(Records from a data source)
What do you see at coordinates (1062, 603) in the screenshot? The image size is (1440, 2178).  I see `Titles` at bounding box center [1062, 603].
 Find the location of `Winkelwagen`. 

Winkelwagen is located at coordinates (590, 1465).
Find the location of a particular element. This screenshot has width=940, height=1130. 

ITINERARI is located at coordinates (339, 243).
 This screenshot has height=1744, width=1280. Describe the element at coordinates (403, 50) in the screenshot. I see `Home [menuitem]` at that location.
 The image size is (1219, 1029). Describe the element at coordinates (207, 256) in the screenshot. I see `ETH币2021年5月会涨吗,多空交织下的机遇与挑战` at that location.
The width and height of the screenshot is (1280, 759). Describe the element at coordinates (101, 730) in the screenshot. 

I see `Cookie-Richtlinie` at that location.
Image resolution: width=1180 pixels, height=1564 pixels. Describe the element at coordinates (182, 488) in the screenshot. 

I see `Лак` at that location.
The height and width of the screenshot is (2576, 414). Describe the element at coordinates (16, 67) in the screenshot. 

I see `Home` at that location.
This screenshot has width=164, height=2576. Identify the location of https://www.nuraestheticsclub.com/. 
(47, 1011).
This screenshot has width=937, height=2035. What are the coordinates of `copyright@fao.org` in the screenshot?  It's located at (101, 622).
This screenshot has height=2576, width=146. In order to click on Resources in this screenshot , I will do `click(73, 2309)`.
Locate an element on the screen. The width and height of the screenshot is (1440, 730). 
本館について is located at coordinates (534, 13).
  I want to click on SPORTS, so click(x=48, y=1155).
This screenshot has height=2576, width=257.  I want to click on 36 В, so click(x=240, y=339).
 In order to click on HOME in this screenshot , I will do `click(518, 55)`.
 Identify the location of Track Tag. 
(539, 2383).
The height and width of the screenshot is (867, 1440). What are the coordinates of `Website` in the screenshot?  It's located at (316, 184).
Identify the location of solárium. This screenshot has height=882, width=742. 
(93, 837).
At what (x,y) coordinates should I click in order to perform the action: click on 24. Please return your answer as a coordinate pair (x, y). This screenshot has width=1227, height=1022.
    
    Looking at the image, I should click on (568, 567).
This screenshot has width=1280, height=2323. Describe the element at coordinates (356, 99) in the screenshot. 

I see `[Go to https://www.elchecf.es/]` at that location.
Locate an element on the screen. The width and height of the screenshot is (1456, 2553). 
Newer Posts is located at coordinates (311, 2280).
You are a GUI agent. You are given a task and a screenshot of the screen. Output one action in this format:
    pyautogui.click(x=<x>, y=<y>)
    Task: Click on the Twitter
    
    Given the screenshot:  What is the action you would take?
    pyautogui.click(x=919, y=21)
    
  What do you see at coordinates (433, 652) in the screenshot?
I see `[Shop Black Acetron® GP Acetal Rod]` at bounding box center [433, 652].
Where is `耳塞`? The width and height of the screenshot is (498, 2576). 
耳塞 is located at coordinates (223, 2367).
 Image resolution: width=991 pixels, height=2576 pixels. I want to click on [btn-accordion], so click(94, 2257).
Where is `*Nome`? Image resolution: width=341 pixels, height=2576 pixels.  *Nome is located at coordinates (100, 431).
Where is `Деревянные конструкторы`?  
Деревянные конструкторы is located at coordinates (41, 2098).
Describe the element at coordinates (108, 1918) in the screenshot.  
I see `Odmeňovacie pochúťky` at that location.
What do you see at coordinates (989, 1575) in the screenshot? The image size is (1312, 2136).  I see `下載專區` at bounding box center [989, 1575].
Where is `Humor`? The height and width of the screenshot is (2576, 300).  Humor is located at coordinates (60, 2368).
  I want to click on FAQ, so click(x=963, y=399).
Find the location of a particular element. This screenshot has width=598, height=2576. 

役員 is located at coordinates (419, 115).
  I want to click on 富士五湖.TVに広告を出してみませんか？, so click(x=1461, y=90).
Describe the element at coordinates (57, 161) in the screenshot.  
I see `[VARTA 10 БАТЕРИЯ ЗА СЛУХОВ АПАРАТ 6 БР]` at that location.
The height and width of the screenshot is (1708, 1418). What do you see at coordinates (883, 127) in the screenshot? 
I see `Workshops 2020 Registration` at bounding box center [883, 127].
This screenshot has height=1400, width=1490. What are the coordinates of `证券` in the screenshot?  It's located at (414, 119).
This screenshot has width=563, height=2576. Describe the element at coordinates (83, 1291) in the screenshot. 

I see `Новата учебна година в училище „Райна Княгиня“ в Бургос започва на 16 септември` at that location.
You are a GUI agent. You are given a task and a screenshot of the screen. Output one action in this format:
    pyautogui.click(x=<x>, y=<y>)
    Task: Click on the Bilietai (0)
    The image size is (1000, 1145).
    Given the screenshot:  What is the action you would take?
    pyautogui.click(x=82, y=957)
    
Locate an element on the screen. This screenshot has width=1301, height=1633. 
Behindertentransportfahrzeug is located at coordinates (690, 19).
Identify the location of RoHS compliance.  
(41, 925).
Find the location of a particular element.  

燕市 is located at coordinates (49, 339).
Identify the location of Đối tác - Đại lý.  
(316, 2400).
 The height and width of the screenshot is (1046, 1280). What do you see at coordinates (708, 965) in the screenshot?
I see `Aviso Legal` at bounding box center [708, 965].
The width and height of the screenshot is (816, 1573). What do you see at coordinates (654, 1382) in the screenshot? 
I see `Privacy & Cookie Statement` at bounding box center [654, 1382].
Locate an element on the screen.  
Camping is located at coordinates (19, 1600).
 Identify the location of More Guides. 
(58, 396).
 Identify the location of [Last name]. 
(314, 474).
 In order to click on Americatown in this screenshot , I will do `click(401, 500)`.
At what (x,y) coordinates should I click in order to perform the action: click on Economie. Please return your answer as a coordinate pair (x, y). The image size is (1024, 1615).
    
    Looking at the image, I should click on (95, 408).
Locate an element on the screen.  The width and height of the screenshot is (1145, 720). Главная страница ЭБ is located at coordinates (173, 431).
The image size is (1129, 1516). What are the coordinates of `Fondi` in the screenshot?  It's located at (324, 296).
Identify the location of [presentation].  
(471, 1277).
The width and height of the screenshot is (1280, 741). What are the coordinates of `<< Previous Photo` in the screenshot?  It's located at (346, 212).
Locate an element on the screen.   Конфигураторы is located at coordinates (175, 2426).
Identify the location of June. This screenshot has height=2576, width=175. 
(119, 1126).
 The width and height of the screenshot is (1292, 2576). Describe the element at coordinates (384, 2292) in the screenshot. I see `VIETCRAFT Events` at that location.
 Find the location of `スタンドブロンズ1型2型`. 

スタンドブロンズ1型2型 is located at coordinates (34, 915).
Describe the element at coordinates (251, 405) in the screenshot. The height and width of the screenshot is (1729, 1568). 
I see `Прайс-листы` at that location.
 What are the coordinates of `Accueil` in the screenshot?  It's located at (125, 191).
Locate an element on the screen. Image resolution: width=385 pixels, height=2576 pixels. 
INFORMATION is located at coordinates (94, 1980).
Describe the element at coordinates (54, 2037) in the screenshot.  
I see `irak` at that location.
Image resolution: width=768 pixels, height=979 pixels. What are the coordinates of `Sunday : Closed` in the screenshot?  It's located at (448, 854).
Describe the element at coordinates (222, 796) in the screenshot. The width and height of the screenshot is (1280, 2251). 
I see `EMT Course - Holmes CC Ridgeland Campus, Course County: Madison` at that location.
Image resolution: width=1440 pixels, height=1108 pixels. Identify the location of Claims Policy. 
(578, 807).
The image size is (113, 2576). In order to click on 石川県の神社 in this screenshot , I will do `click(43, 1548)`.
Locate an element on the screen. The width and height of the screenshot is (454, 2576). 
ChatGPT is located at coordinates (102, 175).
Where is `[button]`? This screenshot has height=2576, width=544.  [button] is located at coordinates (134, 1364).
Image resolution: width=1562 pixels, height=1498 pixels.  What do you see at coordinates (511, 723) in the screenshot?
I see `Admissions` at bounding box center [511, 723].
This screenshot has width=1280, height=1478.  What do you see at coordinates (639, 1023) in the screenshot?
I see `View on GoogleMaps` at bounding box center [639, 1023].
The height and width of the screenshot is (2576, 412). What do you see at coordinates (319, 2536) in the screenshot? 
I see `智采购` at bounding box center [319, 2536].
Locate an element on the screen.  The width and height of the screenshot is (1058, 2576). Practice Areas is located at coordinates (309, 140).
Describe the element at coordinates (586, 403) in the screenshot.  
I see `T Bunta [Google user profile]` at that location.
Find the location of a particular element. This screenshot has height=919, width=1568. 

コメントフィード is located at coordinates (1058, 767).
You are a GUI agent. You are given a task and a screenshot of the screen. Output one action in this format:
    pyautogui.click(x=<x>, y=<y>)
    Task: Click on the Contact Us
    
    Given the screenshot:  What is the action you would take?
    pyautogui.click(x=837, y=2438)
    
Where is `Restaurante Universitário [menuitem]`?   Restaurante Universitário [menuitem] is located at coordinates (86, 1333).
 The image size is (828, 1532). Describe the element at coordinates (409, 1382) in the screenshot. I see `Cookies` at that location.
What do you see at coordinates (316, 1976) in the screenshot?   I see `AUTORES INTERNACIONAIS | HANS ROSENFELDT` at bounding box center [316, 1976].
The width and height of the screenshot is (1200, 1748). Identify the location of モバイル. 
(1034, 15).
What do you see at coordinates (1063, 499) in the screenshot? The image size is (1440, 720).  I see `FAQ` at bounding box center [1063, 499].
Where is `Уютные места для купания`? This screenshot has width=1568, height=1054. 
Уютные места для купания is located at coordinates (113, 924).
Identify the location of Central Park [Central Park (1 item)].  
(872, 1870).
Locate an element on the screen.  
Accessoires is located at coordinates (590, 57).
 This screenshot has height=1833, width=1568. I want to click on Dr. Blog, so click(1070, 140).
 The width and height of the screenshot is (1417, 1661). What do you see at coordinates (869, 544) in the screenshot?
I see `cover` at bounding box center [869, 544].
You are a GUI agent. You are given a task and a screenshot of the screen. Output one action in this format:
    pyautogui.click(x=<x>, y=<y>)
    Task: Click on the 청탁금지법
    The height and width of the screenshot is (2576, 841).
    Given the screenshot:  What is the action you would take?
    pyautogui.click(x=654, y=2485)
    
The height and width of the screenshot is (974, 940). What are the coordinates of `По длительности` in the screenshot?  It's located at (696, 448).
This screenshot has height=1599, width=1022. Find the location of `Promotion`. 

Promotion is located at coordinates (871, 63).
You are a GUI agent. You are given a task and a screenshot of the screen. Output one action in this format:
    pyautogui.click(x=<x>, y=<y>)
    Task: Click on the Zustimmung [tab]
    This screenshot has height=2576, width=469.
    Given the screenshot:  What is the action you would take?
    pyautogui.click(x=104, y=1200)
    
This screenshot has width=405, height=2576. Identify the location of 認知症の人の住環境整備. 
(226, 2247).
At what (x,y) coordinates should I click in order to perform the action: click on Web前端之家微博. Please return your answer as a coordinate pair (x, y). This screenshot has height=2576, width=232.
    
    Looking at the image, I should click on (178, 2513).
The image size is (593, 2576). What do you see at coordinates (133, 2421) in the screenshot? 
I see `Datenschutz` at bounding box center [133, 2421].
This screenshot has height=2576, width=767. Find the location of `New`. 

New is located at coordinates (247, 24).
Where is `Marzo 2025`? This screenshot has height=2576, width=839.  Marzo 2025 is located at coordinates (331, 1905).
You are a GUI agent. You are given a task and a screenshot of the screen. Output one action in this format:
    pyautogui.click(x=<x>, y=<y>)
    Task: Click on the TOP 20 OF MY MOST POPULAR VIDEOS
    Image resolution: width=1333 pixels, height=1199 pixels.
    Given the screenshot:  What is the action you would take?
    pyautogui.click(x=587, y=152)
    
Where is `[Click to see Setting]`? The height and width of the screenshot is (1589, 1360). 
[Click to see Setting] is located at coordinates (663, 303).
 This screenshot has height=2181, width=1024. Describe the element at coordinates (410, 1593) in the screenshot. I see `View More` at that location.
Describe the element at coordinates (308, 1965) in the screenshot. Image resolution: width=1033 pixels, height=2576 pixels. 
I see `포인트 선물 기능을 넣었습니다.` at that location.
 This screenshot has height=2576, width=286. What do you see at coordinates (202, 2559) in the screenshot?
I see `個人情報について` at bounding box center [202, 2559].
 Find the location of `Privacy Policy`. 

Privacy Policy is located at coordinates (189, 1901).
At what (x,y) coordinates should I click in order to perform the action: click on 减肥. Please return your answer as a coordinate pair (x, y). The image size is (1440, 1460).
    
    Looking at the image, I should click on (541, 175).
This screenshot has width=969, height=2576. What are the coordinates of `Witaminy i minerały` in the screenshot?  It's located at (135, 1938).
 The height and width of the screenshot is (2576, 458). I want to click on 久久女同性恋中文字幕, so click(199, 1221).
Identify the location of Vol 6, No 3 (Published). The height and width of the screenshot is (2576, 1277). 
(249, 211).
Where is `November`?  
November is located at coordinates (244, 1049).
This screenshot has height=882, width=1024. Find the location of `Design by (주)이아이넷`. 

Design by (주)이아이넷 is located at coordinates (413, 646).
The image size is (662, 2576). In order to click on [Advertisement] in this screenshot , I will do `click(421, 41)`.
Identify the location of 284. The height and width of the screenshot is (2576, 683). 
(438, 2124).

◆ Your goal: Wherever the string "will" is found in the entries, copy the line it sits in.

◆ Answer below:
This screenshot has height=2576, width=146. In order to click on Resources in this screenshot , I will do `click(73, 2309)`.
 In order to click on HOME in this screenshot , I will do `click(518, 55)`.
 In order to click on Americatown in this screenshot , I will do `click(401, 500)`.
The image size is (113, 2576). In order to click on 石川県の神社 in this screenshot , I will do `click(43, 1548)`.
The image size is (662, 2576). In order to click on [Advertisement] in this screenshot , I will do `click(421, 41)`.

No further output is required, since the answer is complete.